Published: November 19, 2023
Last Modified: November 25, 2023

Reverse DNS Data Enrichment IP Geolocation from Reverse DNS IP Connection Type from Reverse DNS

Enrich IP Data with Reverse DNS Lookups

ipapi.is aims to constantly improve the quality of the IP address data it provides. Reverse DNS Records for IP addresses contain potentially valuable information for IP Geolocation and the connection type of IP addresses (DSL, xDSL, DHCP, ADSL and so on).

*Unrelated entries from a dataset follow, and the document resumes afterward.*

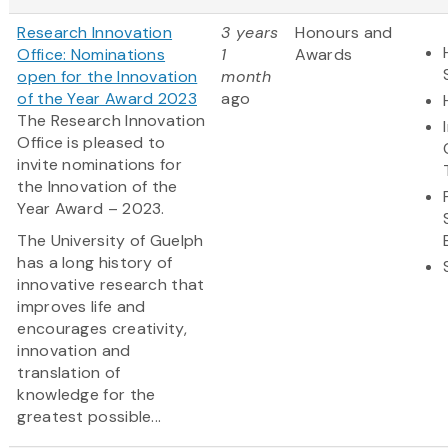
Research Innovation
3 years
Honours and
Office: Nominations
1
Awards
open for the Innovation
month
of the Year Award 2023
ago
The Research Innovation
Office is pleased to
invite nominations for
the Innovation of the
Year Award – 2023.
The University of Guelph
has a long history of
innovative research that
improves life and
encourages creativity,
innovation and
translation of
knowledge for the
greatest possible...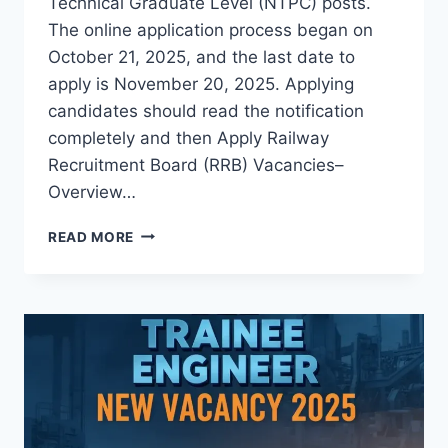
Technical Graduate Level (NTPC) posts.
The online application process began on
October 21, 2025, and the last date to
apply is November 20, 2025. Applying
candidates should read the notification
completely and then Apply Railway
Recruitment Board (RRB) Vacancies–
Overview…
RRB
READ MORE
RECRUITMENT
2025APPLY
FOR
5810
NON
TECHNICAL
GRADUATE
POSTS
BEFORE
NOVEMBER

For those reasons, this blog article aims to find out whether it is feasible to make a reverse DNS lookup on all 3.7 Billion non-bogon IPv4 addresses.

Introduction

Reverse DNS, or Reverse Domain Name System, is a process that translates an IP address back into a domain name. It associates an IP address with a domain name, providing a way to look up the domain name associated with a particular IP address.

Common Uses of Reverse DNS:

Network Troubleshooting: Identify and troubleshoot issues on a network by associating domain names with specific IP addresses.
Security: Verify the identity of sending servers, reducing spam and phishing attempts.
Logging and Analytics: Track and analyze network activity by utilizing reverse DNS information.
Access Control: Some systems use reverse DNS as part of access control mechanisms.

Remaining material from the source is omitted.